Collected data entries
══════════

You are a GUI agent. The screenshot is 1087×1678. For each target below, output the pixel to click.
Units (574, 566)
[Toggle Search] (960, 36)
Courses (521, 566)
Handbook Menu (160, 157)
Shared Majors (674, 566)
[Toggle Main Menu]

══════════

* **Work to be completed**
Each entry must be output exactly as it was written.

* **Result of the task**
You are a GUI agent. The screenshot is 1087×1678. For each target below, output the pixel to click.
Units (574, 566)
[Toggle Search] (960, 36)
Courses (521, 566)
Handbook Menu (160, 157)
Shared Majors (674, 566)
[Toggle Main Menu]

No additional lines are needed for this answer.